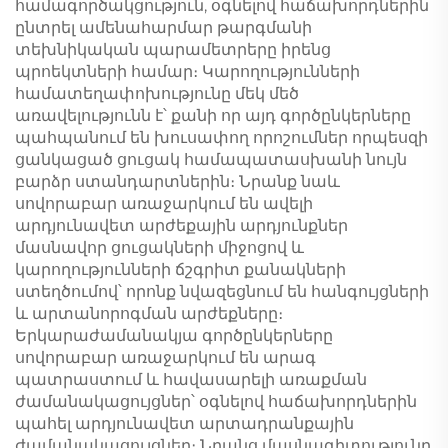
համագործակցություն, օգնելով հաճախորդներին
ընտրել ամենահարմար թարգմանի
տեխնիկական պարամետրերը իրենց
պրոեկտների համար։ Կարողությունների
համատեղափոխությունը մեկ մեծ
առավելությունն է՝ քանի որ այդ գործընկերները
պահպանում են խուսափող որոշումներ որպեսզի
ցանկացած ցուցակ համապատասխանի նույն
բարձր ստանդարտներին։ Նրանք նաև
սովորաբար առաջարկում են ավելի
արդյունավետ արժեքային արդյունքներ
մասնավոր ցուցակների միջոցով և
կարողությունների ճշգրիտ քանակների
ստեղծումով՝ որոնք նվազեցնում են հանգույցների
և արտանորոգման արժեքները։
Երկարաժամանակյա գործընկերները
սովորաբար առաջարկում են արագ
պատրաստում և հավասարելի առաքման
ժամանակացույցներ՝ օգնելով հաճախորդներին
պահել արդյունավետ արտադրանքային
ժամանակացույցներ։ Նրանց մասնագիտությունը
==
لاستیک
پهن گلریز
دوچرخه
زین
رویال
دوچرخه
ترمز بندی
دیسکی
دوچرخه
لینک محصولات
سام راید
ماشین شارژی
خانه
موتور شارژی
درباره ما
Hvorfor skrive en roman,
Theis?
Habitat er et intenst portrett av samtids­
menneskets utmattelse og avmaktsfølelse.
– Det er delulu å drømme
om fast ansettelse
* * *
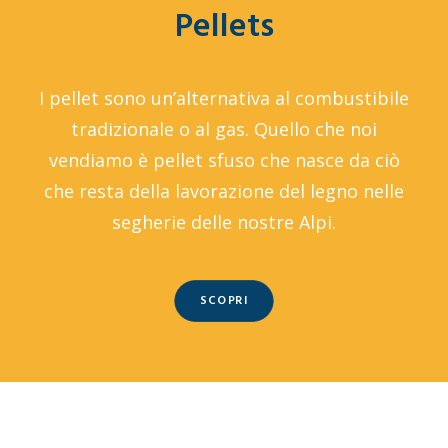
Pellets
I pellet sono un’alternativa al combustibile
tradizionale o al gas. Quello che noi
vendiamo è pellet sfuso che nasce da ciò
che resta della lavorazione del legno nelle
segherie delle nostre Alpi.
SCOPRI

TASK REQUIREMENTS:
The required output is the stretch of entries above from the line containing "պահել արդյունավետ արտադրանքային" through the line containing "ժամանակացույցներ։ Նրանց մասնագիտությունը", reproduced exactly.

YOUR RESPONSE:
պահել արդյունավետ արտադրանքային
ժամանակացույցներ։ Նրանց մասնագիտությունը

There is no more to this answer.